◆ Your assignment
Every record is to be printed exactly as written; pictures are to be omitted.

*** Block opens ***

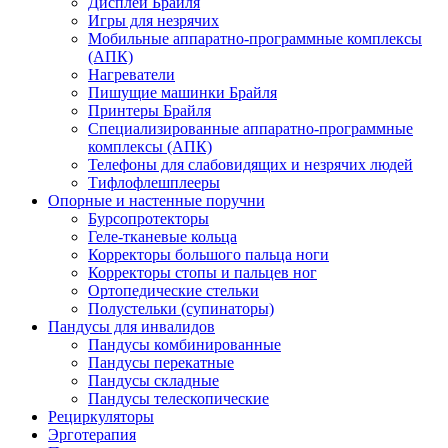
Дисплеи Брайля
Игры для незрячих
Мобильные аппаратно-программные комплексы
(АПК)
Нагреватели
Пишущие машинки Брайля
Принтеры Брайля
Специализированные аппаратно-программные
комплексы (АПК)
Телефоны для слабовидящих и незрячих людей
Тифлофлешплееры
Опорные и настенные поручни
Бурсопротекторы
Геле-тканевые кольца
Корректоры большого пальца ноги
Корректоры стопы и пальцев ног
Ортопедические стельки
Полустельки (супинаторы)
Пандусы для инвалидов
Пандусы комбинированные
Пандусы перекатные
Пандусы складные
Пандусы телескопические
Рециркуляторы
Эрготерапия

*** Block closes ***

◆ Solution
Дисплеи Брайля
Игры для незрячих
Мобильные аппаратно-программные комплексы
(АПК)
Нагреватели
Пишущие машинки Брайля
Принтеры Брайля
Специализированные аппаратно-программные
комплексы (АПК)
Телефоны для слабовидящих и незрячих людей
Тифлофлешплееры
Опорные и настенные поручни
Бурсопротекторы
Геле-тканевые кольца
Корректоры большого пальца ноги
Корректоры стопы и пальцев ног
Ортопедические стельки
Полустельки (супинаторы)
Пандусы для инвалидов
Пандусы комбинированные
Пандусы перекатные
Пандусы складные
Пандусы телескопические
Рециркуляторы
Эрготерапия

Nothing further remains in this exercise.